═══ The records ═══

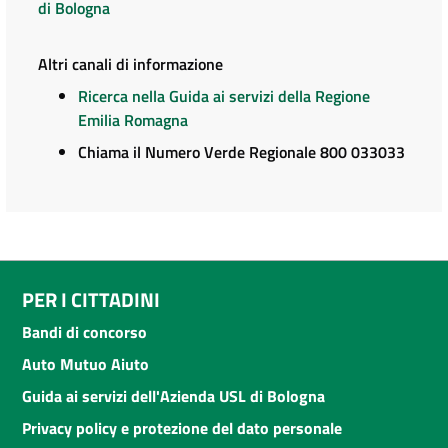
di Bologna
Altri canali di informazione
Ricerca nella Guida ai servizi della Regione
Emilia Romagna
Chiama il Numero Verde Regionale 800 033033
PER I CITTADINI
Bandi di concorso
Auto Mutuo Aiuto
Guida ai servizi dell'Azienda USL di Bologna
Privacy policy e protezione del dato personale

═══

§ **Work to be completed**
What is needed is a word-for-word restatement of the entries, minus any pictures.

§ **Answer box**
di Bologna
Altri canali di informazione
Ricerca nella Guida ai servizi della Regione
Emilia Romagna
Chiama il Numero Verde Regionale 800 033033
PER I CITTADINI
Bandi di concorso
Auto Mutuo Aiuto
Guida ai servizi dell'Azienda USL di Bologna
Privacy policy e protezione del dato personale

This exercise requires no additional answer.